*Instructions for the task:* All that is wanted is how many lines in the records below include the string "will".

________

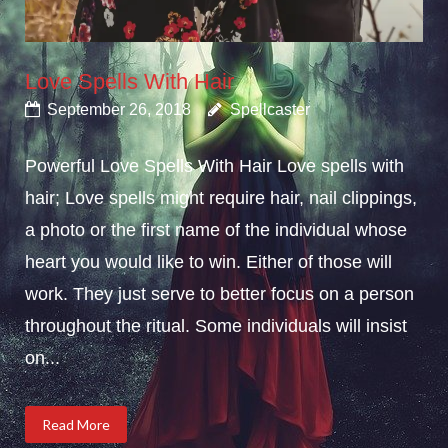
Love Spells With Hair
September 26, 2018
Spellcaster
Powerful Love Spells With Hair Love spells with
hair; Love spells might require hair, nail clippings,
a photo or the first name of the individual whose
heart you would like to win. Either of those will
work. They just serve to better focus on a person
throughout the ritual. Some individuals will insist
on...
Read More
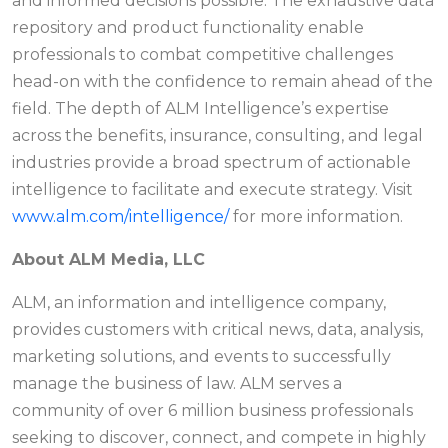
and informed decisions possible. The exhaustive data
repository and product functionality enable
professionals to combat competitive challenges
head-on with the confidence to remain ahead of the
field. The depth of ALM Intelligence’s expertise
across the benefits, insurance, consulting, and legal
industries provide a broad spectrum of actionable
intelligence to facilitate and execute strategy. Visit
www.alm.com/intelligence/
for more information.
About ALM Media, LLC
ALM, an information and intelligence company,
provides customers with critical news, data, analysis,
marketing solutions, and events to successfully
manage the business of law. ALM serves a
community of over 6 million business professionals
seeking to discover, connect, and compete in highly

________

*Problem solution:* 2